WHAT IS EXPECTED | Extract the opening line of the entries and every line after it, stopping at and including the line that contains "Czyż­by z za­le­d­wie". Do not include pictures.

DATA SUPPLIED START

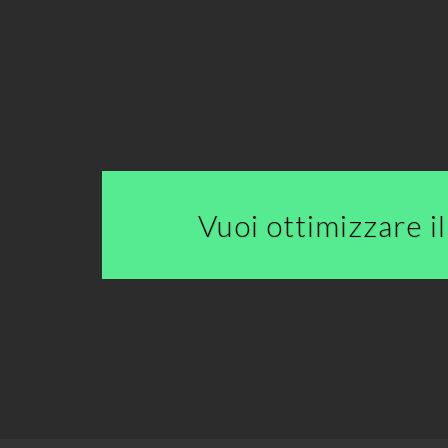
Vuoi ottimizzare i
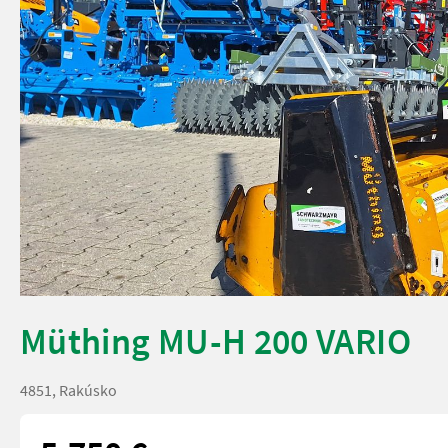
Müthing MU-H 200 VARIO
4851, Rakúsko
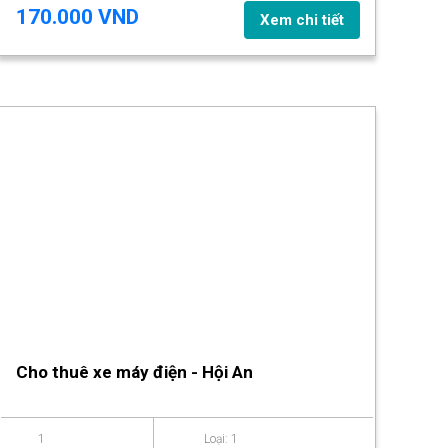
170.000 VND
Xem chi tiết
Cho thuê xe máy điện - Hội An
1
Loại: 1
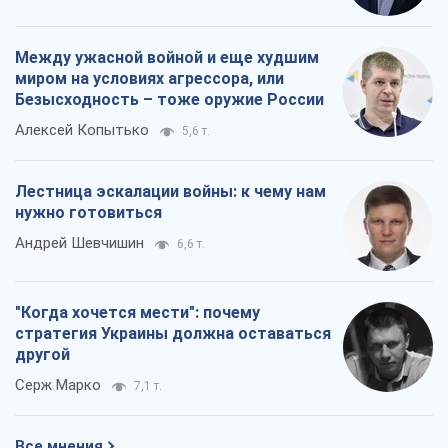
Между ужасной войной и еще худшим
миром на условиях агрессора, или
Безысходность – тоже оружие России
Алексей Копытько
5,6 т.
Лестница эскалации войны: к чему нам
нужно готовиться
Андрей Шевчишин
6,6 т.
"Когда хочется мести": почему
стратегия Украины должна оставаться
другой
Серж Марко
7,1 т.
Все мнения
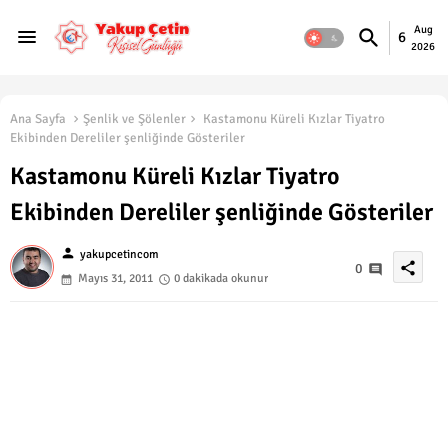
Aug
6
2026
Ana Sayfa
Şenlik ve Şölenler
Kastamonu Küreli Kızlar Tiyatro
Ekibinden Dereliler şenliğinde Gösteriler
Kastamonu Küreli Kızlar Tiyatro
Ekibinden Dereliler şenliğinde Gösteriler
person
yakupcetincom
share
0
Mayıs 31, 2011
0 dakikada okunur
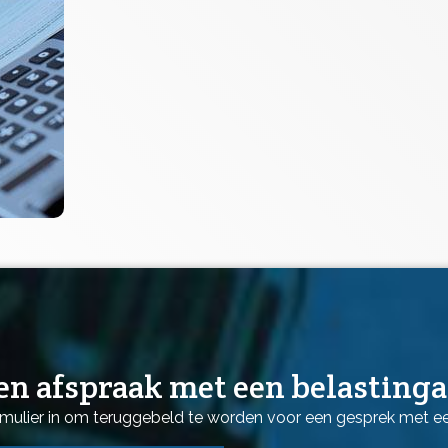
n afspraak met een belasting
mulier in om teruggebeld te worden voor een gesprek met ee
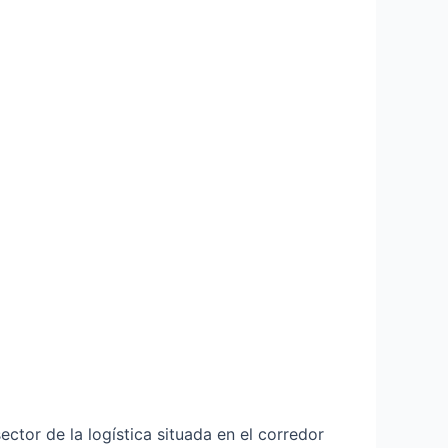
ctor de la logística situada en el corredor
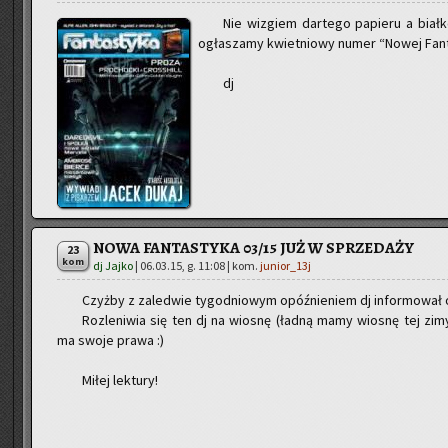
Nie wi­zgiem dar­te­go pa­pie­ru a biał­
ogła­sza­my kwiet­nio­wy numer “Nowej Fan­ta­s
dj
NOWA FANTASTYKA 03/15 JUŻ W SPRZEDAŻY
23
kom
dj Jajko
|
06.03.15, g. 11:08
| kom.
junior_13j
Czyż­by z za­le­d­wie ty­go­dnio­wym opóź­nie­niem dj in­for­mo­w
Roz­le­ni­wia się ten dj na wio­snę (ładną mamy wio­snę tej zim
ma swoje prawa :)
Miłej lek­tu­ry!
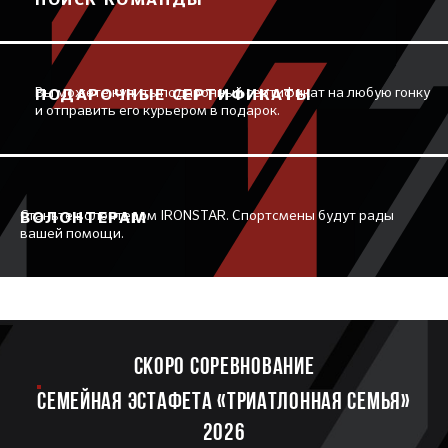
ПОИСК КОМАНДЫ
Вы можете купить подарочный сертификат на любую гонку
ПОДАРОЧНЫЕ СЕРТИФИКАТЫ
и отправить его курьером в подарок.
Станьте волонтером IRONSTAR. Спортсмены будут рады
ВОЛОНТЕРАМ
вашей помощи.
Скоро соревнование
Семейная эстафета «Триатлонная семья»
2026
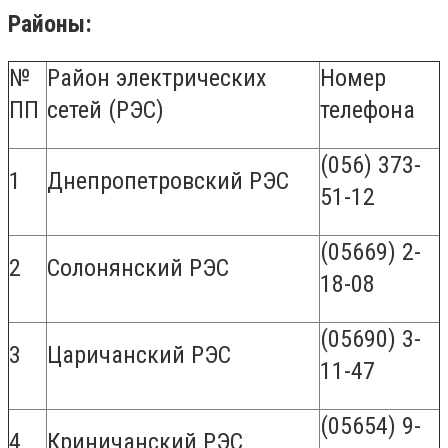
Районы:
№
Район электрических
Номер
ПП
сетей (РЭС)
телефона
(056) 373-
1
Днепропетровский РЭС
51-12
(05669) 2-
2
Солонянский РЭС
18-08
(05690) 3-
3
Царичанский РЭС
11-47
(05654) 9-
4
Криничанский РЭС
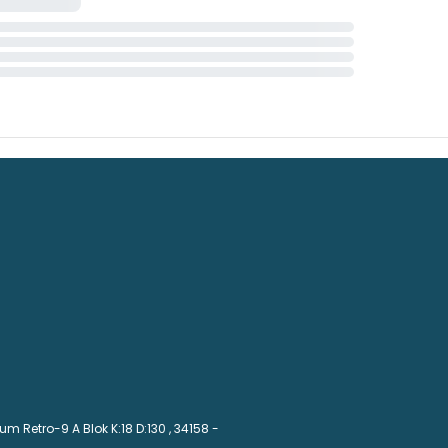
m Retro-9 A Blok K:18 D:130
, 34158 -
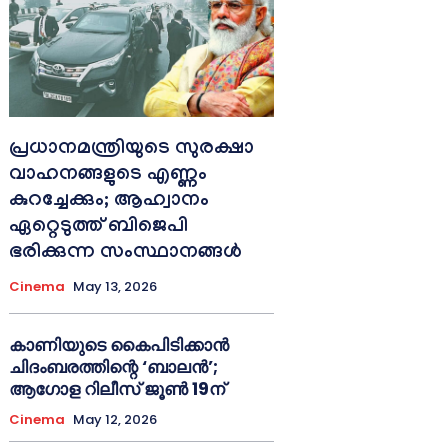
പ്രധാനമന്ത്രിയുടെ സുരക്ഷാ
വാഹനങ്ങളുടെ എണ്ണം
കുറച്ചേക്കും; ആഹ്വാനം
ഏറ്റെടുത്ത് ബിജെപി
ഭരിക്കുന്ന സംസ്ഥാനങ്ങള്‍
Cinema
May 13, 2026
കാണിയുടെ കൈപിടിക്കാൻ
ചിദംബരത്തിന്റെ ‘ബാലൻ’;
ആഗോള റിലീസ് ജൂൺ 19ന്
Cinema
May 12, 2026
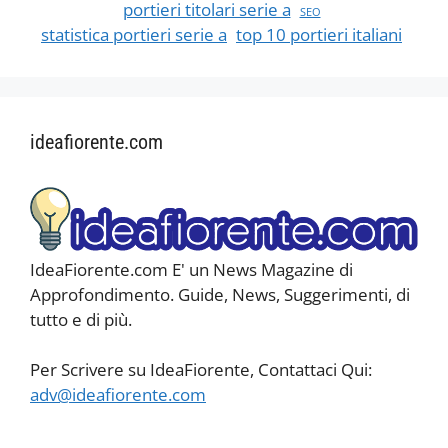
portieri titolari serie a
SEO
statistica portieri serie a
top 10 portieri italiani
ideafiorente.com
IdeaFiorente.com E' un News Magazine di
Approfondimento. Guide, News, Suggerimenti, di
tutto e di più.
Per Scrivere su IdeaFiorente, Contattaci Qui:
adv@ideafiorente.com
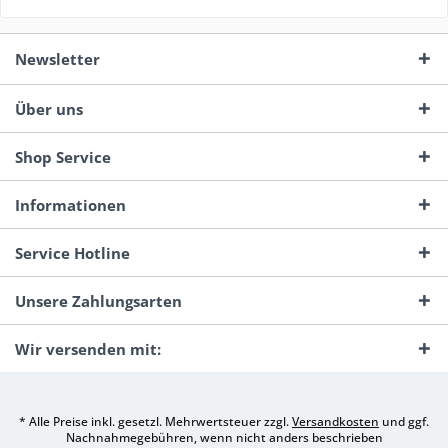
Newsletter
Über uns
Shop Service
Informationen
Service Hotline
Unsere Zahlungsarten
Wir versenden mit:
* Alle Preise inkl. gesetzl. Mehrwertsteuer zzgl.
Versandkosten
und ggf.
Nachnahmegebühren, wenn nicht anders beschrieben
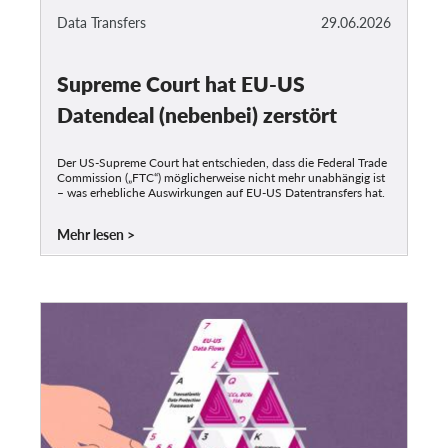
Data Transfers
29.06.2026
Supreme Court hat EU-US
Datendeal (nebenbei) zerstört
Der US-Supreme Court hat entschieden, dass die Federal Trade
Commission („FTC“) möglicherweise nicht mehr unabhängig ist
– was erhebliche Auswirkungen auf EU-US Datentransfers hat.
Mehr lesen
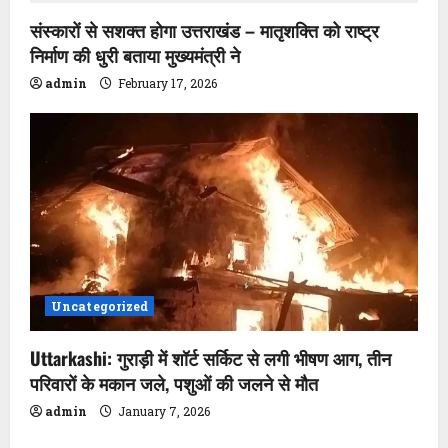
i
संस्कारों से सशक्त होगा उत्तराखंड – मातृशक्ति को राष्ट्र
निर्माण की धुरी बताया मुख्यमंत्री ने
o
admin
February 17, 2026
n
Uncategorized
Uttarkashi: गुराड़ी में शॉर्ट सर्किट से लगी भीषण आग, तीन
परिवारों के मकान जले, पशुओं की जलने से मौत
admin
January 7, 2026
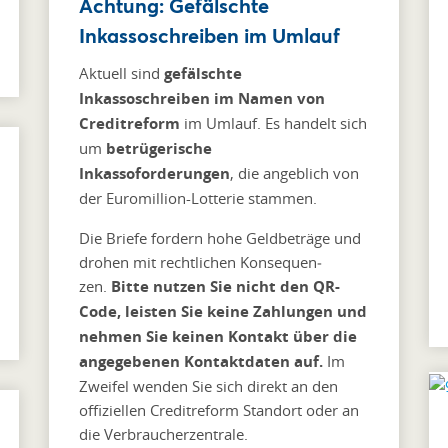
Achtung: Gefälschte
Inkassoschreiben im Umlauf
Aktuell sind
gefälschte
Inkassoschreiben im Namen von
Credit­reform
im Umlauf. Es handelt sich
um
betrügerische
Inkassoforderungen
, die angeblich von
der Euromillion-Lotterie stammen.
Die Briefe fordern hohe Geldbeträge und
drohen mit rechtlichen Kon­se­quen­
zen.
Bitte nutzen Sie nicht den QR-
Code, leisten Sie keine Zahlungen und
nehmen Sie keinen Kontakt über die
angegebenen Kontaktdaten auf.
Im
Zweifel wenden Sie sich direkt an den
offiziellen Creditreform Standort oder an
die Verbraucherzentrale.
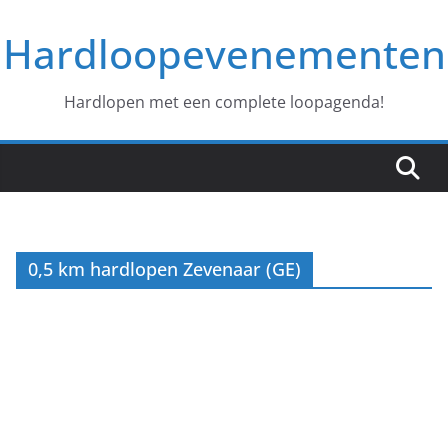
Ga
Hardloopevenementen
naar
de
inhoud
Hardlopen met een complete loopagenda!
0,5 km hardlopen Zevenaar (GE)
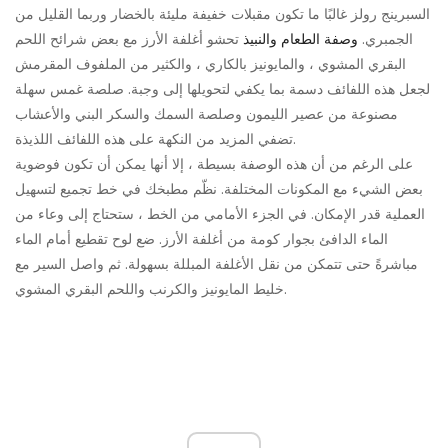
السبرينج رولز غالبًا ما تكون مقبلات خفيفة مليئة بالخضار وربما القليل من
الجمبري.
وصفة الطعام والنبيذ
تحشو أغلفة الأرز مع بعض شرائح اللحم
البقري المشوي ، والمايونيز بالكاري ، والكثير من الملفوف المقرمش
لجعل هذه اللفائف دسمة بما يكفي لتحويلها إلى وجبة. صلصة غمس سهلة
مصنوعة من عصير الليمون وصلصة السمك والسكر البني والأعشاب
تضفي المزيد من النكهة على هذه اللفائف اللذيذة.
على الرغم من أن هذه الوصفة بسيطة ، إلا أنها يمكن أن تكون فوضوية
بعض الشيء مع المكونات المختلفة. نظّم مطبخك في خط تجميع لتسهيل
العملية قدر الإمكان. في الجزء الأمامي من الخط ، ستحتاج إلى وعاء من
الماء الدافئ بجوار كومة من أغلفة الأرز. ضع لوح تقطيع أمام الماء
مباشرةً حتى تتمكن من نقل الأغلفة المبللة بسهولة. ثم واصل السير مع
خليط المايونيز والكرنب واللحم البقري المشوي.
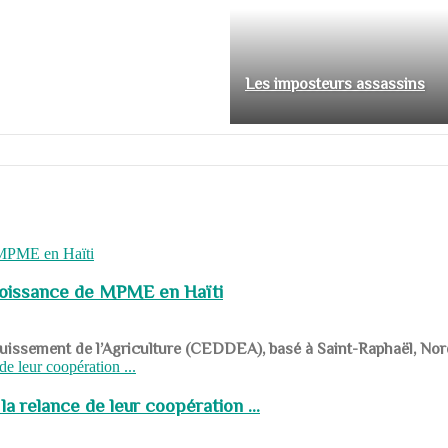
Les imposteurs assassins
roissance de MPME en Haïti
panouissement de l’Agriculture (CEDDEA), basé à Saint-Raphaël, Nor
a relance de leur coopération ...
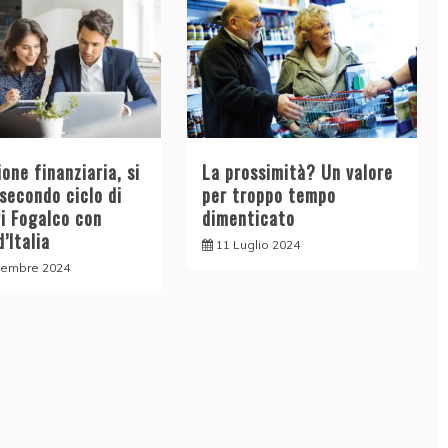
one finanziaria, si
La prossimità? Un valore
 secondo ciclo di
per troppo tempo
ri Fogalco con
dimenticato
’Italia
11 Luglio 2024
tembre 2024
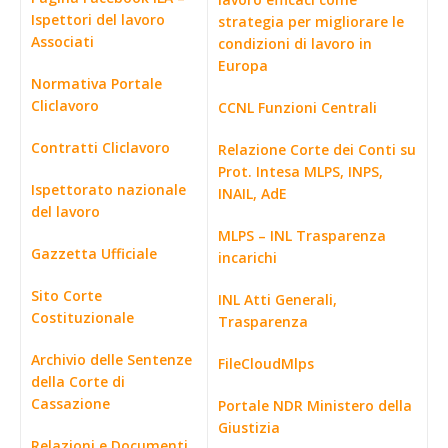
Ispettori del lavoro
strategia per migliorare le
Associati
condizioni di lavoro in
Europa
Normativa Portale
Cliclavoro
CCNL Funzioni Centrali
Contratti Cliclavoro
Relazione Corte dei Conti su
Prot. Intesa MLPS, INPS,
Ispettorato nazionale
INAIL, AdE
del lavoro
MLPS – INL Trasparenza
Gazzetta Ufficiale
incarichi
Sito Corte
INL Atti Generali,
Costituzionale
Trasparenza
Archivio delle Sentenze
FileCloudMlps
della Corte di
Cassazione
Portale NDR Ministero della
Giustizia
Relazioni e Documenti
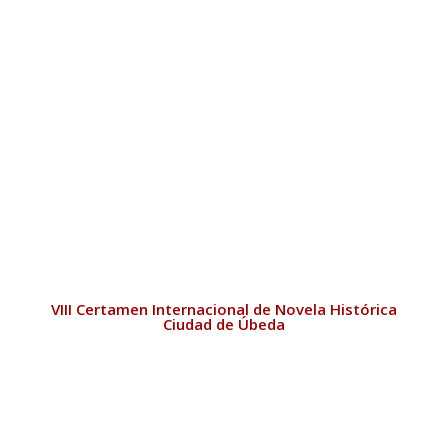
VIII Certamen Internacional de Novela Histórica
Ciudad de Úbeda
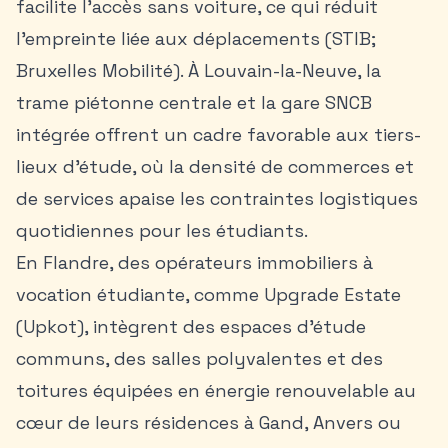
facilite l’accès sans voiture, ce qui réduit
l’empreinte liée aux déplacements (STIB;
Bruxelles Mobilité). À Louvain-la-Neuve, la
trame piétonne centrale et la gare SNCB
intégrée offrent un cadre favorable aux tiers-
lieux d’étude, où la densité de commerces et
de services apaise les contraintes logistiques
quotidiennes pour les étudiants.
En Flandre, des opérateurs immobiliers à
vocation étudiante, comme Upgrade Estate
(Upkot), intègrent des espaces d’étude
communs, des salles polyvalentes et des
toitures équipées en énergie renouvelable au
cœur de leurs résidences à Gand,
Anvers
ou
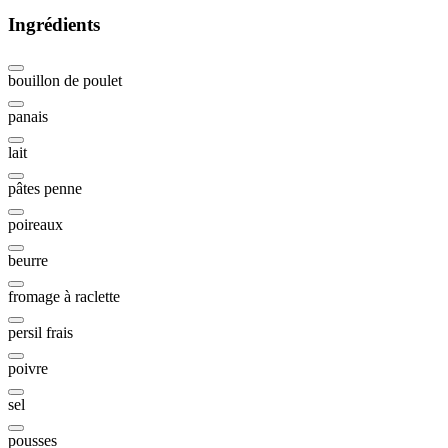
Ingrédients
bouillon de poulet
panais
lait
pâtes penne
poireaux
beurre
fromage à raclette
persil frais
poivre
sel
pousses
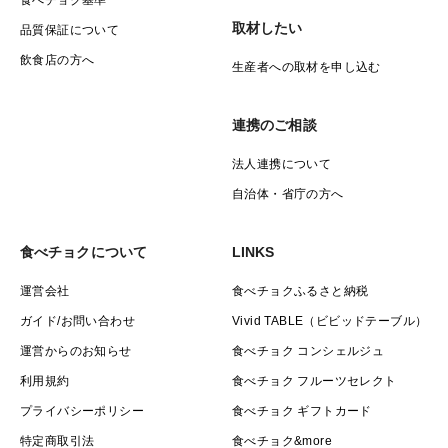
食べチョク基準
取材したい
品質保証について
飲食店の方へ
生産者への取材を申し込む
連携のご相談
法人連携について
自治体・省庁の方へ
食べチョクについて
LINKS
運営会社
食べチョクふるさと納税
ガイド/お問い合わせ
Vivid TABLE（ビビッドテーブル）
運営からのお知らせ
食べチョク コンシェルジュ
利用規約
食べチョク フルーツセレクト
プライバシーポリシー
食べチョク ギフトカード
特定商取引法
食べチョク&more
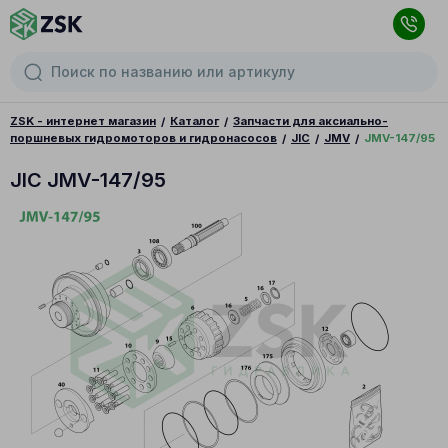
ZSK - интернет магазин
Каталог
Запчасти для аксиально-
поршневых гидромоторов и гидронасосов
JIC
JMV
JMV-147/95
JIC JMV-147/95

DATA SUPPLIED END

RESPONSE TO THE TASK |
Vuoi ottimizzare i
Müthing MU-H 200 VARIO
4851, Rakúsko
170.000 VND
Xem chi tiết
Cho thuê xe máy điện - Hội An
1
Loại: 1
Между ужасной войной и еще худшим
миром на условиях агрессора, или
Безысходность – тоже оружие России
Алексей Копытько
5,6 т.
Лестница эскалации войны: к чему нам
нужно готовиться
Андрей Шевчишин
6,6 т.
"Когда хочется мести": почему
стратегия Украины должна оставаться
другой
Серж Марко
7,1 т.
Все мнения
Aug
6
2026
Ana Sayfa
Şenlik ve Şölenler
Kastamonu Küreli Kızlar Tiyatro
Ekibinden Dereliler şenliğinde Gösteriler
Kastamonu Küreli Kızlar Tiyatro
Ekibinden Dereliler şenliğinde Gösteriler
person
yakupcetincom
share
0
Mayıs 31, 2011
0 dakikada okunur
n afspraak met een belasting
mulier in om teruggebeld te worden voor een gesprek met ee
ctor de la logística situada en el corredor
Nie wi­zgiem dar­te­go pa­pie­ru a biał­
ogła­sza­my kwiet­nio­wy numer “Nowej Fan­ta­s
dj
NOWA FANTASTYKA 03/15 JUŻ W SPRZEDAŻY
23
kom
dj Jajko
|
06.03.15, g. 11:08
| kom.
junior_13j
Czyż­by z za­le­d­wie ty­go­dnio­wym opóź­nie­niem dj in­for­mo­w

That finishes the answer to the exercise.